> [Problem statement]:
Your answer should be the lines below from the one holding "Functional Undershirt short L" through the one holding "Корзина пуста.", copied exactly and with nothing else.

> [Data to use]:
=== Begin Enclosure ===

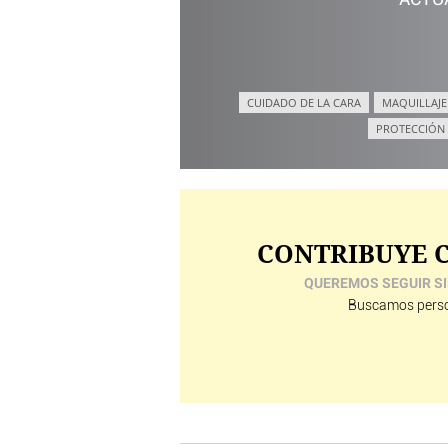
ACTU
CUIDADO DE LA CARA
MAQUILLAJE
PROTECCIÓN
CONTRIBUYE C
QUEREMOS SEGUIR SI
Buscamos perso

=== End Enclosure ===
=== Begin Enclosure ===

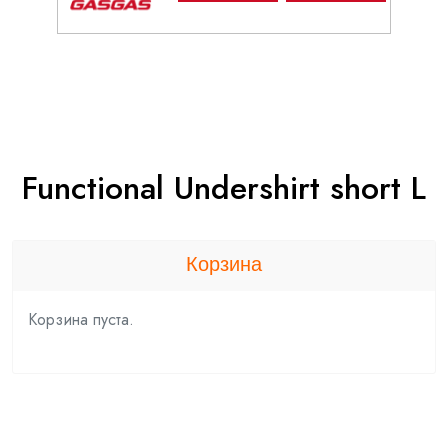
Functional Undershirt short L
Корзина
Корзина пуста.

=== End Enclosure ===

> [Solution to the problem]:
Functional Undershirt short L
Корзина
Корзина пуста.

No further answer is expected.